What is required
Your reply should consist solely of the lines from the one containing "vorratung ist da anscheinend kiritisch." through the end of the data, restated word for word.

===

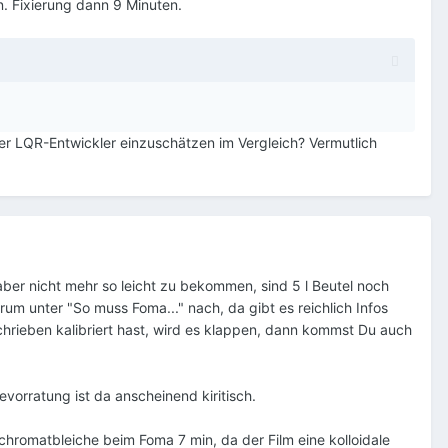
n. Fixierung dann 9 Minuten.
der LQR-Entwickler einzuschätzen im Vergleich? Vermutlich
 aber nicht mehr so leicht zu bekommen, sind 5 l Beutel noch
um unter "So muss Foma..." nach, da gibt es reichlich Infos
hrieben kalibriert hast, wird es klappen, dann kommst Du auch
vorratung ist da anscheinend kiritisch.
chromatbleiche beim Foma 7 min, da der Film eine kolloidale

===

Output of the task
vorratung ist da anscheinend kiritisch.
chromatbleiche beim Foma 7 min, da der Film eine kolloidale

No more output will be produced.